There’s much to be said for RLP. We walked between every meal, activity, and lecture. We met friendly people, most of them highly motivated and successful individuals—with Emmy Awards or summer houses to prove it—all reading literary fiction at the pool, open to change and new ways of living. And they weren’t judgy, either. As I wheeled my suitcase out on the final day, Connie from Annapolis called after me, with zero sarcasm, “Enjoy your French fries!”
And I did. They were from In ‘n’ Out. But I’ll tell ya, I kept that pedometer, and I have a newfound respect for vegetarians.
By Erin Chambers Smith
It started before I even got to “The Ranch.” I texted my colleagues who were already there that I was coming a day late. I didn’t tell them I was leaving a day early, too. I’ve always been the type to make my own way. I’d heard all about RLP’s health and wellness efforts, but the schedule and rules had me skeptical from the get-go. First, the bans: No alcohol, not even with dinner? No meat? No Wi-Fi? Then there’s the open-your-mind activities: Cardio-drumming? Uh, not so much for me.

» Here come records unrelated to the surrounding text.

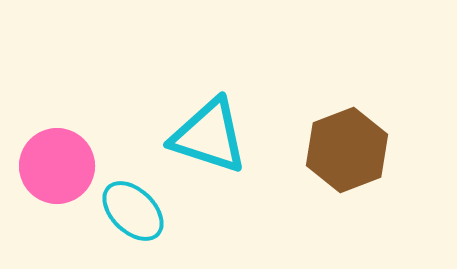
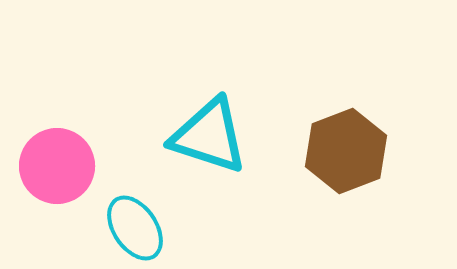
brown hexagon: moved 1 px left, 1 px down
cyan ellipse: moved 2 px right, 17 px down; rotated 12 degrees clockwise
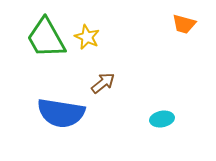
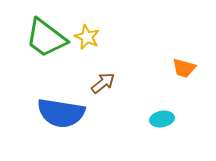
orange trapezoid: moved 44 px down
green trapezoid: rotated 24 degrees counterclockwise
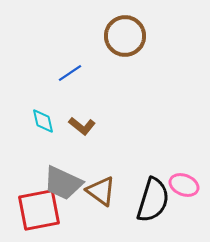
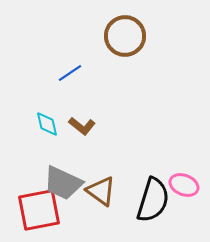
cyan diamond: moved 4 px right, 3 px down
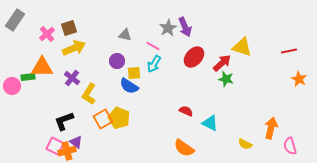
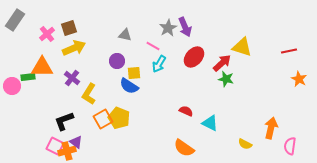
cyan arrow: moved 5 px right
pink semicircle: rotated 24 degrees clockwise
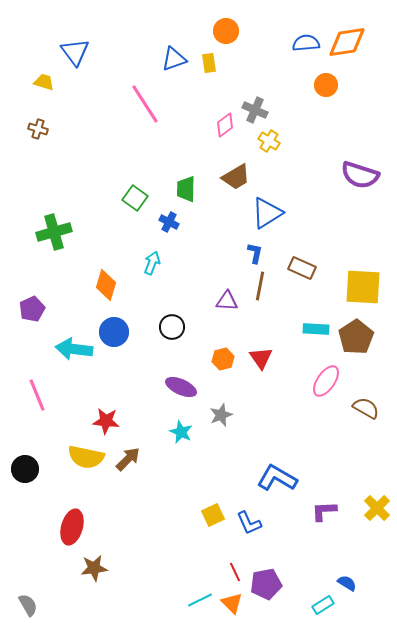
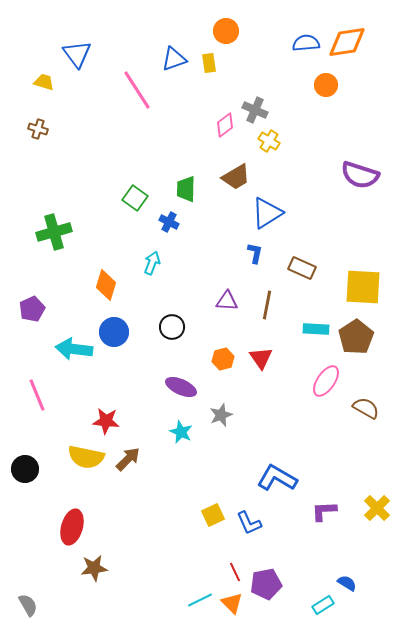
blue triangle at (75, 52): moved 2 px right, 2 px down
pink line at (145, 104): moved 8 px left, 14 px up
brown line at (260, 286): moved 7 px right, 19 px down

But the thing about RLP is that you really can tailor your stay. And there’s an amazing spa. So if you don’t feel the need to heal your soul one afternoon, or have a conversation with your lower limbs, or re-explore your relationship with God or your mother, you can always take a nap. Or lie by the pool. Or get a pedicure. I opted for all of the latter. I did go to one yoga class, and made a concerted effort. I also put on my joiner hat to take a “What is Feldenkrais?” class, a 15-minute primer before the actual class. I listened to the explanation, but ditched the class. Just not my thing.
I read two books and three magazines in the three days I was there, and I completely broke the rules when it came to food. I snuck in my own wine, beef jerky, and salty pretzels. But not even those rations were enough. The philosophy in the kitchen is valiant. The garden is wildly impressive, and the salads are truly delicious. But three days of greens and granola doesn’t cut it. By the second day, I had figured out a way to save a hard-boiled egg from breakfast, and add it to the handmade tortillas (the size of a small soda lid) at lunch. With salsa and salt, it kind of tasted like a breakfast burrito. On the third day, there was a special event where they served guacamole (made mostly with peas!). I think I ate a half-pound of it.
My renegade ways became a bit of a joke within our group, and I was almost feeling smug about how I’d skirted the program and made my own little spa weekend.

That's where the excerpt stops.